Albania’s former president Bujar Nishani died on May 28 at the age of just 55, following serious health problems.
Nishani, who served as president from 2012 until 2017, is the first of Albania’s post-communist presidents to pass away.
While no details were released about Nishani’s death, according to media reports he had recently travelled to Germany for treatment for a liver problem.
Nishani was born in the port city of Durres. He graduated from the Skanderbeg Military University and later from the University of Tirana law faculty. In his early career, he worked at the military academy and the defence ministry. He became an MP in 2005, later serving as interior minister.
A member of the Democratic Party, which was in power at the time, Nishani was elected president in June 2012 at the age of 45 — becoming the country’s youngest ever president. He was elected by the Democrats, with the opposition boycotting the vote.
“The sun set forever for former President Bujar Nishani!” wrote Sali Berisha, who was recently reelected as the head of the Democratic Party, on Facebook.
“Former President Bujar Nishani was an icon of the highest moral values of man, honesty, patriotism and dedication. He was a distinguished citizen, who represented the nation and Albania with special dignity and wisdom in the international arena, giving honor and value to the institution of the president, the state and the Albanian citizens.”
Albania's president is mainly a ceremonial post, but does have the power to hold up legislation and appoints the head of the secret service and the prosecutor general.
After the rival Socialist Party won the general election the following year, Nishani occasionally used his veto power to influence key legislation on issues including judicial reform and waste imports.
Nishani spoke to bne IntelliNews in an interview in 2016, when he talked of the need for a more open political dialogue and better coordination between ruling and opposition parties.
On the economic front, Nishani said he believed that tourism, transport and agriculture hold great potential. However, he warned of the need to create a brand for Albania’s offering and its agricultural exports, as well as to train hospitality workers and farmers in how to market themselves and to attract customers from abroad.
On the subject of corruption, Nishani commented: “We cannot overcome corruption overnight, it is a process that will require time. So we have to focus on mechanisms that will ensure the long-term success of our fight against it, such as stronger institutions, an independent judiciary and cultivating our human capital.”
In March 2017, Nishani became the first Albanian president to visit Serbia for almost seven decades, when he visited Presevo and Bujanovac, two municipalities in southern Serbia populated mainly with ethnic Albanians. The previous visit was made by Albanian communist leader Enver Hoxha in 1948.
The aim of Nishani’s visit was to promote better understanding and cooperation between Albania and Serbia. In the years since then, the two country have enjoyed a rapprochement, and were co-fonders of the Open Balkan initiative alongside North Macedonia.
After his term came to an end, Nishani was succeeded as president by Albania’s current President Ilir Meta, from the ranks of the Socialist Movement for Integration (LSI), at that time the Socialist Party’s junior coalition partner.
“With deep sadness and grief I received the news of President Bujar Nishani's passing away,” Meta wrote on Facebook on May 28.

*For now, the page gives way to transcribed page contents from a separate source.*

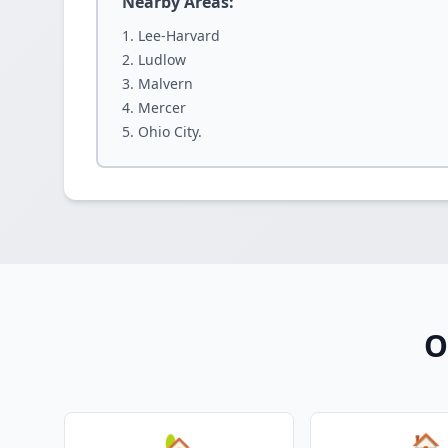
Nearby Areas:
Lee-Harvard
Ludlow
Malvern
Mercer
Ohio City.
O
🏡
🏠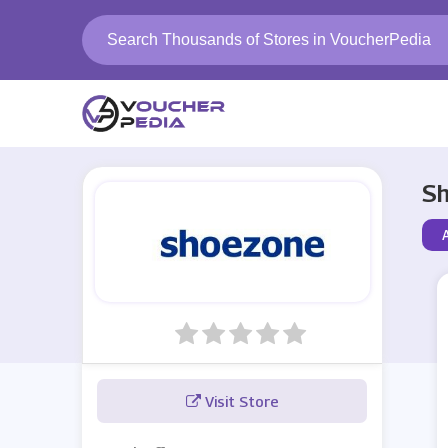
Sh
Visit Store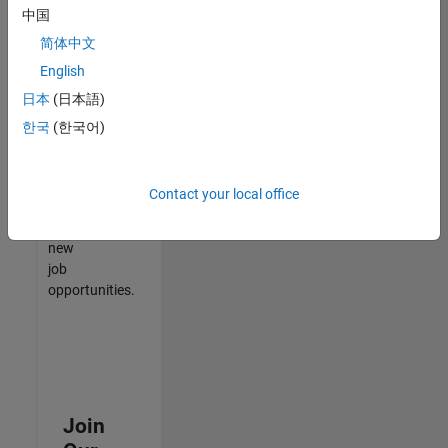
中国
match
your
简体中文
qualifications,
English
join
日本
(日本語)
our
Talent
한국
(한국어)
Network
to
receive
Contact your local office
updates
on
new
job
opportunities.
Join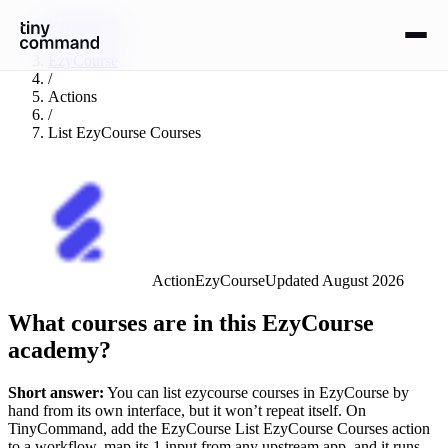
Integrations
/
EzyCourse
/
Actions
/
List EzyCourse Courses
Action
EzyCourse
Updated
August 2026
What courses are in this EzyCourse
academy?
Short answer:
You can
list ezycourse courses
in
EzyCourse
by
hand from its own interface, but it won’t repeat itself. On
TinyCommand, add the
EzyCourse
List EzyCourse Courses
action
to a workflow, map its
1
input
from any upstream app, and it runs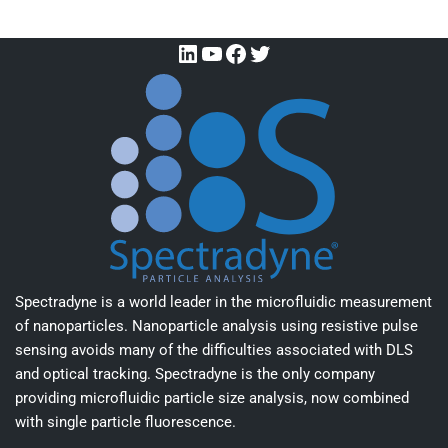
Spectradyne is a world leader in the microfluidic measurement
of nanoparticles. Nanoparticle analysis using resistive pulse
sensing avoids many of the difficulties associated with DLS
and optical tracking. Spectradyne is the only company
providing microfluidic particle size analysis, now combined
with single particle fluorescence.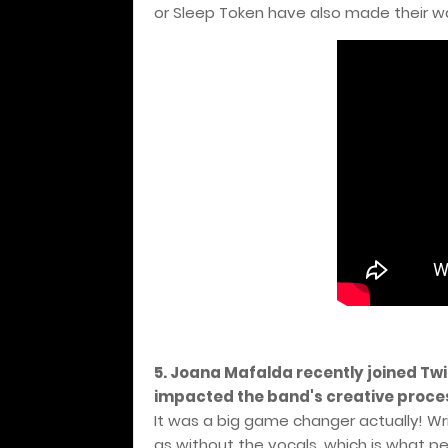
or Sleep Token have also made their way
5. Joana Mafalda recently joined Twi
impacted the band's creative proce
It was a big game changer actually! Wri
as without the vocals, which is what p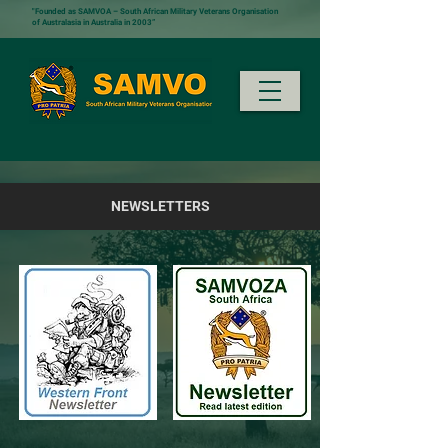
"Founded as SAMVOA – South African Military Veterans Organisation
of Australasia in Australia in 2003”
NEWSLETTERS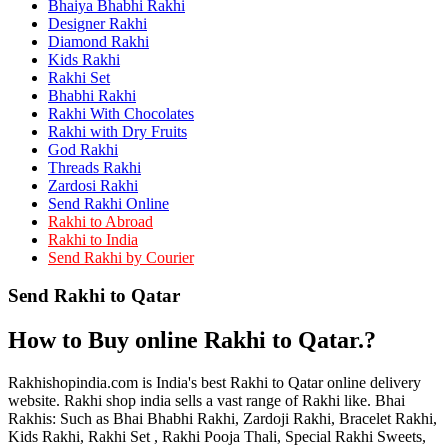
Bhaiya Bhabhi Rakhi
Rakhi to Kamarhati
Rakhi to Davangere
Designer Rakhi
Rakhi to Asansol
Diamond Rakhi
Rakhi to Bhagalpur
Kids Rakhi
Rakhi to Bellary
Rakhi Set
Rakhi to Barddhaman (Burdwan)
Bhabhi Rakhi
Rakhi to Rampur
Rakhi With Chocolates
Rakhi to Jalgaon
Rakhi with Dry Fruits
Rakhi to Muzaffarpur
God Rakhi
Rakhi to Nizamabad
Threads Rakhi
Rakhi to Muzaffarnagar
Zardosi Rakhi
Rakhi to Patiala
Send Rakhi Online
Rakhi to Shahjahanpur
Rakhi to Abroad
Rakhi to Kurnool
Rakhi to India
Rakhi to Tiruppur (Tirupper)
Send Rakhi by Courier
Rakhi to Rohtak
Rakhi to South Dum Dum
Send Rakhi to Qatar
Rakhi to Mathura
Rakhi to Chandrapur
Rakhi to Barahanagar (Baranagar)
How to Buy online Rakhi to Qatar.?
Rakhi to Darbhanga
Rakhi to Siliguri (Shiliguri)
Rakhi to Raurkela
Rakhishopindia.com is India's best Rakhi to Qatar online delivery
Rakhi to Ambattur
website. Rakhi shop india sells a vast range of Rakhi like. Bhai
Rakhi to Panipat
Rakhis: Such as Bhai Bhabhi Rakhi, Zardoji Rakhi, Bracelet Rakhi,
Rakhi to Firozabad
Kids Rakhi, Rakhi Set , Rakhi Pooja Thali, Special Rakhi Sweets,
Rakhi to Ichalkaranji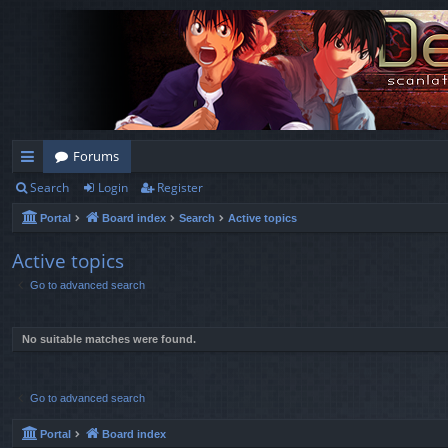
Forums
Search
Login
Register
ui
Portal
Board index
Search
Active topics
ck
lin
Active topics
Go to advanced search
ks
No suitable matches were found.
Go to advanced search
Portal
Board index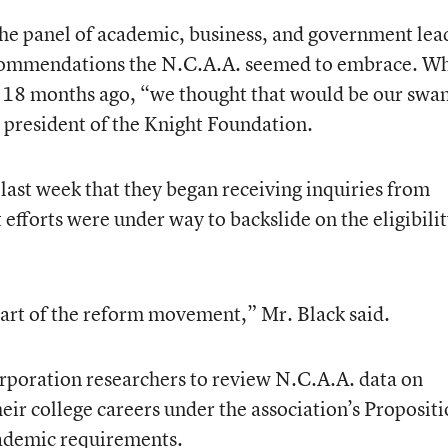
the panel of academic, business, and government lea
ecommendations the N.C.A.A. seemed to embrace. W
nce 18 months ago, “we thought that would be our swa
e president of the Knight Foundation.
ast week that they began receiving inquiries from
 efforts were under way to backslide on the eligibili
heart of the reform movement,” Mr. Black said.
poration researchers to review N.C.A.A. data on
eir college careers under the association’s Proposit
ademic requirements.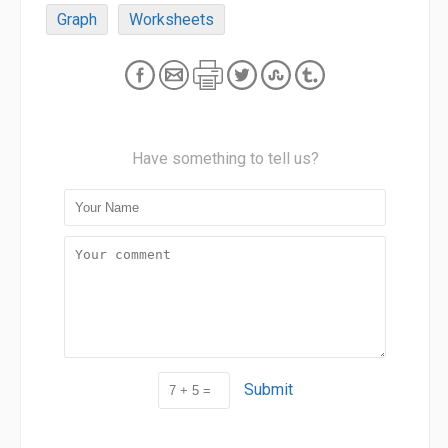
Graph
Worksheets
Have something to tell us?
Submit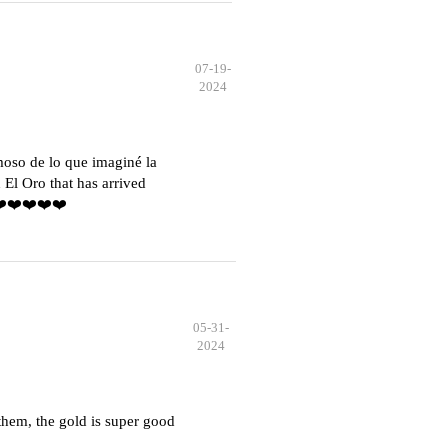
07-19-
2024
moso de lo que imaginé la
El Oro that has arrived
️❤️❤️❤️❤️❤️
05-31-
2024
hem, the gold is super good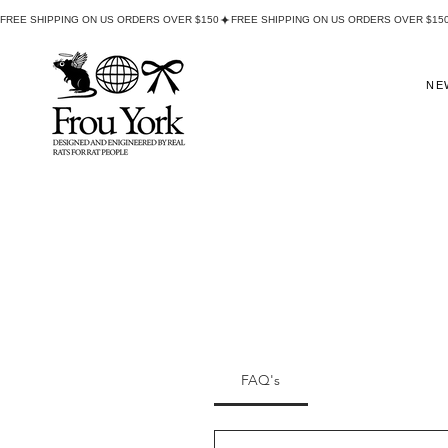
FREE SHIPPING ON US ORDERS OVER $150
NE
FAQ's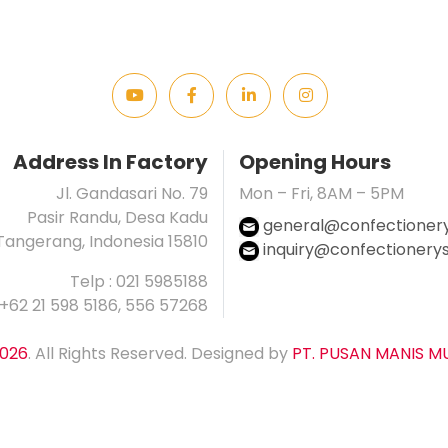
Address In Factory
Opening Hours
Jl. Gandasari No. 79
Mon – Fri, 8AM – 5PM
Pasir Randu, Desa Kadu
general@confectionerys
Tangerang, Indonesia 15810
inquiry@confectionerysp
Telp : 021 5985188
 +62 21 598 5186, 556 57268
026
. All Rights Reserved. Designed by
PT. PUSAN MANIS M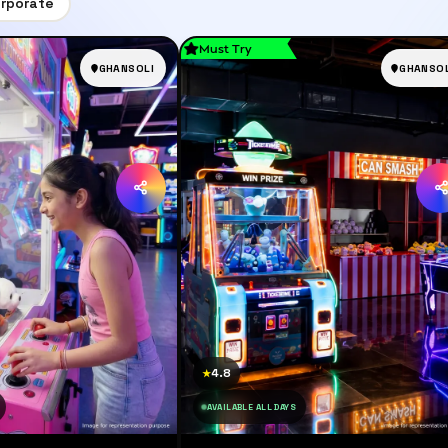
rporate
Must Try
GHANSOLI
GHANSOL
4.8
★
AVAILABLE ALL DAYS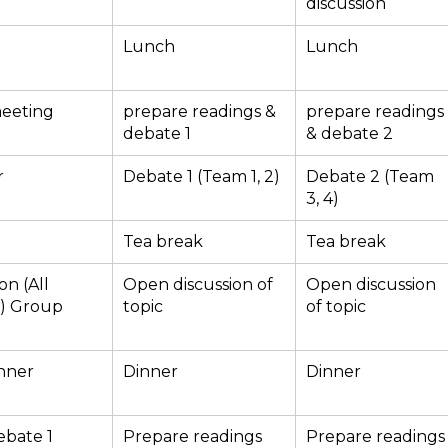
discussion
Lunch
Lunch
meeting
prepare readings &
prepare readings
debate 1
& debate 2
r
Debate 1 (Team 1, 2)
Debate 2 (Team
3, 4)
Tea break
Tea break
on (All
Open discussion of
Open discussion
s) Group
topic
of topic
nner
Dinner
Dinner
ebate 1
Prepare readings
Prepare readings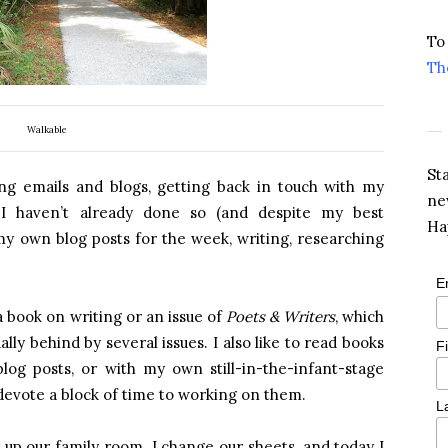
To
Th
Walkable
St
ng emails and blogs, getting back in touch with my
ne
f I haven’t already done so (and despite my best
Ha
 my own blog posts for the week, writing, researching
E
a book on writing or an issue of
Poets & Writers
, which
lly behind by several issues. I also like to read books
F
log posts, or with my own still-in-the-infant-stage
 devote a block of time to working on them.
L
 up our family room. I change our sheets, and today I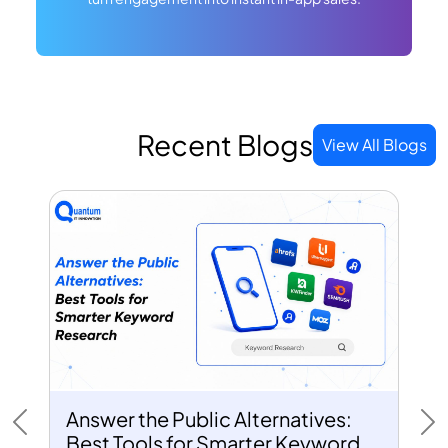
Recent Blogs
View All Blogs
Answer the Public Alternatives:
Previous
Ne
Best Tools for Smarter Keyword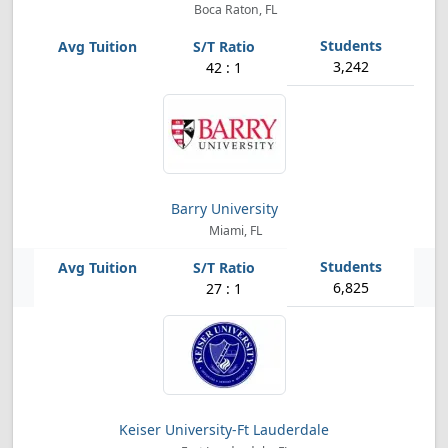
Boca Raton, FL
3,242
42 : 1
Barry University
Miami, FL
6,825
27 : 1
Keiser University-Ft Lauderdale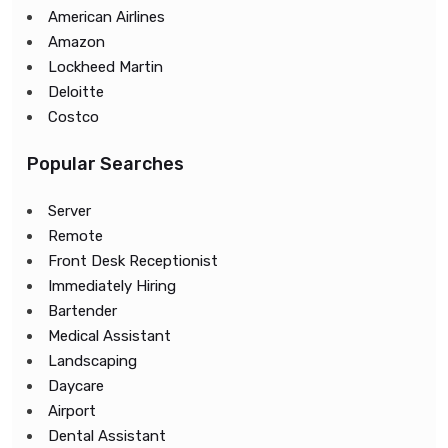
American Airlines
Amazon
Lockheed Martin
Deloitte
Costco
Popular Searches
Server
Remote
Front Desk Receptionist
Immediately Hiring
Bartender
Medical Assistant
Landscaping
Daycare
Airport
Dental Assistant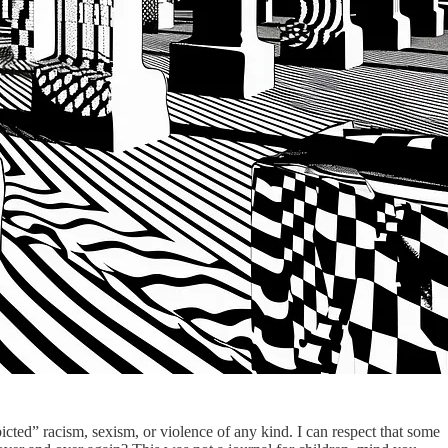
picted” racism, sexism, or violence of any kind. I can respect that some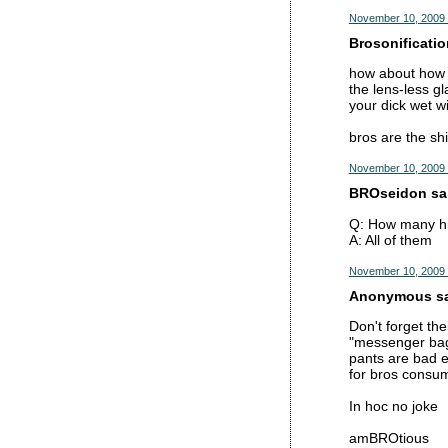
November 10, 2009 
Brosonificatio
how about how b
the lens-less gl
your dick wet wi
bros are the shi
November 10, 2009 
BROseidon sai
Q: How many hi
A: All of them
November 10, 2009 
Anonymous sai
Don't forget the
"messenger bag
pants are bad e
for bros consu
In hoc no joke
amBROtious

“President Nishani will always be remembered as a personality with rare values of a leader with integrity and vision. His contribution to Albania and democracy will always be remembered with respect.”
While Nishani has kept a relatively low profile since the end of his presidential term, he weighed into the debate within the Democratic Party after its third consecutive general election defeat in April 2021. Nishani said after the vote that the party’s then leader Lulzim Basha should have shouldered at least some of the blame. In his speech on May 16, Nishani talked of the Democrats’ despair and disappointment after the loss of the election to a “gangster regime”, but said that the party must also take part of the responsibility for its failure to win.